The benefits of global payment orchestration covers the ROI case in detail. The business case is straightforward at sufficient cross-border volume: the authorization rate improvement and interchange savings cover the orchestration cost with room left over.
McKinsey’s 2025 Global Payments Report notes:
“Cross-border and multirail transactions will define any foreseeable future scenario.”
The complexity doesn’t simplify over time — the market adds rails rather than removing them.
Frequently Asked Questions
What are the biggest challenges in international payment processing?
The main challenges are high transaction failure rates (15-25% cross-border vs 1-5% domestic, per CoinLaw 2025), supporting diverse local payment methods that dominate specific markets, managing currency conversion costs and cross-border interchange premiums that add 1% or more per transaction, and meeting regulatory requirements that vary by jurisdiction — PSD2/SCA in Europe, RBI guidelines in India, PBOC rules in China, and PCI DSS globally.
How much does international payment processing cost compared to domestic?
Cross-border transactions carry a ~1% interchange premium above domestic rates, plus cross-border assessment fees from the card networks. When you add FX markup and processor margins, total costs reach 3-7% of transaction value depending on corridor and payment method (Chargebee; MONEI). Routing through local acquirers eliminates the cross-border interchange premium entirely, since the transaction stays within a single country’s banking system.
What local payment methods should businesses support for global expansion?
It depends on your target markets. Alipay and WeChat Pay handle 90% of mobile payments in China. BLIK accounts for 70% of e-commerce in Poland. UPI dominates in India (46 billion+ transactions processed in 2023), Pix in Brazil, iDEAL in the Netherlands, and Bancontact in Belgium. Stripe’s 2024 research found that offering local payment methods drives a 7.4% conversion lift and 12% revenue increase on average. A payment orchestration platform gives you access to these methods through a single integration rather than separate builds per method.
How does payment orchestration improve international authorization rates?
Payment orchestration routes transactions through local acquirers in each market, which achieve 95-99% authorization rates compared to 80-90% for cross-border processing (PaymentsJournal, 2024). Beyond local acquiring, orchestration adds intelligent retry logic (retrying through alternative processors before declining), network tokenization, and proper 3DS2 implementation for SCA compliance across European transactions — all of which reduce declines.
What compliance requirements apply to cross-border payments?
PCI DSS v4.0 applies globally to any business that handles card data.
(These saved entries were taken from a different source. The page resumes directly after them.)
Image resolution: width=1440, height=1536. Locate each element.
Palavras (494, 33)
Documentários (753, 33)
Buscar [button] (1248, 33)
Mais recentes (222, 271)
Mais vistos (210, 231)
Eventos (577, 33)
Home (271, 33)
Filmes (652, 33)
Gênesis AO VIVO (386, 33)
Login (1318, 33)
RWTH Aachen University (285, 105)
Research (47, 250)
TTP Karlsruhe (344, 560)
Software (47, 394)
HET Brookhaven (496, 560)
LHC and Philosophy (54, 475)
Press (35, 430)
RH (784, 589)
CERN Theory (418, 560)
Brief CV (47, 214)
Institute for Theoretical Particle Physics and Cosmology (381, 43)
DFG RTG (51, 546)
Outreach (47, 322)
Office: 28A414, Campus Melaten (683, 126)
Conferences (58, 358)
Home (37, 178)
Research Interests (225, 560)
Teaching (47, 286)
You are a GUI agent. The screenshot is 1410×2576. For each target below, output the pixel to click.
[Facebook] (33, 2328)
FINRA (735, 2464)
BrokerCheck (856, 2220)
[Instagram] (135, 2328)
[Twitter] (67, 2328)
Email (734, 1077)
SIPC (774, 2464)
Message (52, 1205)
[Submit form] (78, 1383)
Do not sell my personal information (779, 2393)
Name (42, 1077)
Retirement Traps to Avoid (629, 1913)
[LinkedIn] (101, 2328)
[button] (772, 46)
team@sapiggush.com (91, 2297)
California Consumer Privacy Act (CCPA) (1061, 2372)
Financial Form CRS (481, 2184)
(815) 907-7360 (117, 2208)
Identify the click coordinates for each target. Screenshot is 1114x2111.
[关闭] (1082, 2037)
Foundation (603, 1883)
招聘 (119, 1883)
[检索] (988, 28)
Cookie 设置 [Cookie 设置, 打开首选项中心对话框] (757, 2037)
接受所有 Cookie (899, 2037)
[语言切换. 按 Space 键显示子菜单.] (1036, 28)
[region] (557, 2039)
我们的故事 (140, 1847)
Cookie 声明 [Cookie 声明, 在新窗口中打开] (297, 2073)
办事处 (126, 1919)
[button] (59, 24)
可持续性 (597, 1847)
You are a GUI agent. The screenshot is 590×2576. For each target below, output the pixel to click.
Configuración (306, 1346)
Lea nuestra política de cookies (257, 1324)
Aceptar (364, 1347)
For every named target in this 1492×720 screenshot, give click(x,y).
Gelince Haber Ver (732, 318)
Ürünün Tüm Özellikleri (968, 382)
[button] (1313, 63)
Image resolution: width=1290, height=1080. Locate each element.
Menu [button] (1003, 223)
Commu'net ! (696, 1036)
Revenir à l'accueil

PSD2 mandates Strong Customer Authentication for European transactions; PSD3 compliance requirements are expected around 2026-2027. Each market adds requirements on top: RBI Payment Aggregator regulations in India, PBOC cross-border payment rules in China, Central Bank of Brazil oversight of Pix, GDPR for EU customer data, and AML/KYC requirements that vary by jurisdiction. The compliance scope grows with each market you enter, which is one reason businesses move payment compliance management to an orchestration layer rather than managing it per market internally.